- _To do_
Only some lines are wanted. Transcribe, exactly, the lines below from the line with "Grundsätzliches" up to and including the line with "Demander un devis".

(Dataset entries)
......

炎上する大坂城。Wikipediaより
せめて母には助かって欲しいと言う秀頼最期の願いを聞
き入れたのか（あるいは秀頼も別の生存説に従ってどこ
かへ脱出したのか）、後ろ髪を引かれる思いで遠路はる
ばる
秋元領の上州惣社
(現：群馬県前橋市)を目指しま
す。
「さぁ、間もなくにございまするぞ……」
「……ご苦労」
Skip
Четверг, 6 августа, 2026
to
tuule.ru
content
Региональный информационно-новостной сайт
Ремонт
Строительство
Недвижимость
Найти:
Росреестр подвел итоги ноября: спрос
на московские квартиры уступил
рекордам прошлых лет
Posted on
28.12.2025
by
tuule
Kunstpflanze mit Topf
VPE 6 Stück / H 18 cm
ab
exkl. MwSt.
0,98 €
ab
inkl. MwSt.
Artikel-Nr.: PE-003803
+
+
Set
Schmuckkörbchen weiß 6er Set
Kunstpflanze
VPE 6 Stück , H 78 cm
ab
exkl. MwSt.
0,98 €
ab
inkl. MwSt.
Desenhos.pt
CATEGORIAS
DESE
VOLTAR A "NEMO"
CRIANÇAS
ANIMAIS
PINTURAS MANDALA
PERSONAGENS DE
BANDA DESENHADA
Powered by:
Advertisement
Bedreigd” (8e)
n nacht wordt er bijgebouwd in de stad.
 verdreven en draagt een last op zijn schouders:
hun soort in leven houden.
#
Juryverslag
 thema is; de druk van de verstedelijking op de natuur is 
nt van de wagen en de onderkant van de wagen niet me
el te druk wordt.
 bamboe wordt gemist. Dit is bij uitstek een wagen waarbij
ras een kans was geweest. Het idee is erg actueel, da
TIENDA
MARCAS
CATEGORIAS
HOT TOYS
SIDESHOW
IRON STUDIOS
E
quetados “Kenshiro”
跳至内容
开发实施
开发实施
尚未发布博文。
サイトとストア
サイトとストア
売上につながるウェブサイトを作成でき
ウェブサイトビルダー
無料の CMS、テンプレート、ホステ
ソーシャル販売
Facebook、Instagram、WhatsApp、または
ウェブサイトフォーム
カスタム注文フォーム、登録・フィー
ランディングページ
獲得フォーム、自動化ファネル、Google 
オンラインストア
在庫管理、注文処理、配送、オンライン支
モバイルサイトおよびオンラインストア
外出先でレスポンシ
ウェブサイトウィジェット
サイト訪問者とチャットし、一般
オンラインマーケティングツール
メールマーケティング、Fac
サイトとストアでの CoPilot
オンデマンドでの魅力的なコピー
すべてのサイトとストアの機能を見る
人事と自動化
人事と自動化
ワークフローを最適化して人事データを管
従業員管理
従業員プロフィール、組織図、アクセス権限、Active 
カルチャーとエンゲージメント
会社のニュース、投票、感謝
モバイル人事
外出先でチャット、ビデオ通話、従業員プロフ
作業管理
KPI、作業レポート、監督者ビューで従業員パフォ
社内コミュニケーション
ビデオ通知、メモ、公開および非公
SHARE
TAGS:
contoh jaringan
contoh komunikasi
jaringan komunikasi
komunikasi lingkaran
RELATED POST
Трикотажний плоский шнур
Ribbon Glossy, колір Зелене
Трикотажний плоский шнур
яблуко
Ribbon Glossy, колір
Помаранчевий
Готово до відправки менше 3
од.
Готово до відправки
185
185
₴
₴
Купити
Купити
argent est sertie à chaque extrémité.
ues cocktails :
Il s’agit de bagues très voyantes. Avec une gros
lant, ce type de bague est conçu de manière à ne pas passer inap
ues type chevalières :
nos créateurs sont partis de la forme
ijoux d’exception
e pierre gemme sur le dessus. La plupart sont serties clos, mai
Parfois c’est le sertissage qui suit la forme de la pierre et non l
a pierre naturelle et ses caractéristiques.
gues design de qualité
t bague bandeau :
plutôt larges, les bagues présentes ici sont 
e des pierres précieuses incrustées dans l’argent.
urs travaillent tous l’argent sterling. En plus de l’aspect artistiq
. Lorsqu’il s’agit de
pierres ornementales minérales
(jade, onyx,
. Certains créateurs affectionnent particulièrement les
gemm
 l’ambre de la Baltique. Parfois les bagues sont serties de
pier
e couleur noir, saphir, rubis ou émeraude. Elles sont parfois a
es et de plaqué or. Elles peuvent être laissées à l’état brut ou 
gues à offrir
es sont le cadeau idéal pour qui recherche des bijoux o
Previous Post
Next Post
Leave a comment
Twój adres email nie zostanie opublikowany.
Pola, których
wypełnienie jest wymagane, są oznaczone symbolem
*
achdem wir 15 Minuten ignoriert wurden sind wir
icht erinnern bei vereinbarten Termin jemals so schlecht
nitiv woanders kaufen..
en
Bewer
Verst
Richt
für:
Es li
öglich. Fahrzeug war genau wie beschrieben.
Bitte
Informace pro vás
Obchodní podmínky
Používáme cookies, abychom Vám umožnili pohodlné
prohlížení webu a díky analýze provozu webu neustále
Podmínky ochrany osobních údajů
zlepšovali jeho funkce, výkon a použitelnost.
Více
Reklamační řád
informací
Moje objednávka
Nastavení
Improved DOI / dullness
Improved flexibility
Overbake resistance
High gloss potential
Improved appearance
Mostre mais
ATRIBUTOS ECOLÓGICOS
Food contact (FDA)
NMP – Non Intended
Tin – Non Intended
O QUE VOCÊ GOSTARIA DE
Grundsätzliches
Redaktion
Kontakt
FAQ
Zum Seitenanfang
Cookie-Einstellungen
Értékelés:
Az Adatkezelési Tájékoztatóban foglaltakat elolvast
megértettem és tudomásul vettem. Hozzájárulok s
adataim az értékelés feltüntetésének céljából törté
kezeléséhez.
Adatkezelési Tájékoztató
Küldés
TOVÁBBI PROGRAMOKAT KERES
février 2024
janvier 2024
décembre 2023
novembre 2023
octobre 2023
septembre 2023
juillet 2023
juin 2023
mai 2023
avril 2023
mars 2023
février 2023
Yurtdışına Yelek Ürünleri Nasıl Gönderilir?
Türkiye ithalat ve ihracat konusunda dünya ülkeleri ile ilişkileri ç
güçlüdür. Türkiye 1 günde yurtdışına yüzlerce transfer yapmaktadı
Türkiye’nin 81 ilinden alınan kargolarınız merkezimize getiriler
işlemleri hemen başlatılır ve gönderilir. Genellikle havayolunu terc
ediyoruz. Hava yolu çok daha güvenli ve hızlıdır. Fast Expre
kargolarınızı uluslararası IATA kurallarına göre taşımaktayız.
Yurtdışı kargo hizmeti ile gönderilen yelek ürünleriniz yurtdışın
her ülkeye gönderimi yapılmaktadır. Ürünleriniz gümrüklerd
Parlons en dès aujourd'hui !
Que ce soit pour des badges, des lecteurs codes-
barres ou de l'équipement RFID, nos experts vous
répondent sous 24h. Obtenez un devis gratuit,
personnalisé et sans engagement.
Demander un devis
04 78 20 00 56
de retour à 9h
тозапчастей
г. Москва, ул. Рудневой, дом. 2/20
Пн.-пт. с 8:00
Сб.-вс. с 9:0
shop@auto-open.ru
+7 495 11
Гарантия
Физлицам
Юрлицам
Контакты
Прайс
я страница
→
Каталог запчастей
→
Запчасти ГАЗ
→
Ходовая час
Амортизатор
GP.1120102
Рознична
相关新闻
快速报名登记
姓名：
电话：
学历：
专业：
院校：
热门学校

......

- _Final answer_
Grundsätzliches
Redaktion
Kontakt
FAQ
Zum Seitenanfang
Cookie-Einstellungen
Értékelés:
Az Adatkezelési Tájékoztatóban foglaltakat elolvast
megértettem és tudomásul vettem. Hozzájárulok s
adataim az értékelés feltüntetésének céljából törté
kezeléséhez.
Adatkezelési Tájékoztató
Küldés
TOVÁBBI PROGRAMOKAT KERES
février 2024
janvier 2024
décembre 2023
novembre 2023
octobre 2023
septembre 2023
juillet 2023
juin 2023
mai 2023
avril 2023
mars 2023
février 2023
Yurtdışına Yelek Ürünleri Nasıl Gönderilir?
Türkiye ithalat ve ihracat konusunda dünya ülkeleri ile ilişkileri ç
güçlüdür. Türkiye 1 günde yurtdışına yüzlerce transfer yapmaktadı
Türkiye’nin 81 ilinden alınan kargolarınız merkezimize getiriler
işlemleri hemen başlatılır ve gönderilir. Genellikle havayolunu terc
ediyoruz. Hava yolu çok daha güvenli ve hızlıdır. Fast Expre
kargolarınızı uluslararası IATA kurallarına göre taşımaktayız.
Yurtdışı kargo hizmeti ile gönderilen yelek ürünleriniz yurtdışın
her ülkeye gönderimi yapılmaktadır. Ürünleriniz gümrüklerd
Parlons en dès aujourd'hui !
Que ce soit pour des badges, des lecteurs codes-
barres ou de l'équipement RFID, nos experts vous
répondent sous 24h. Obtenez un devis gratuit,
personnalisé et sans engagement.
Demander un devis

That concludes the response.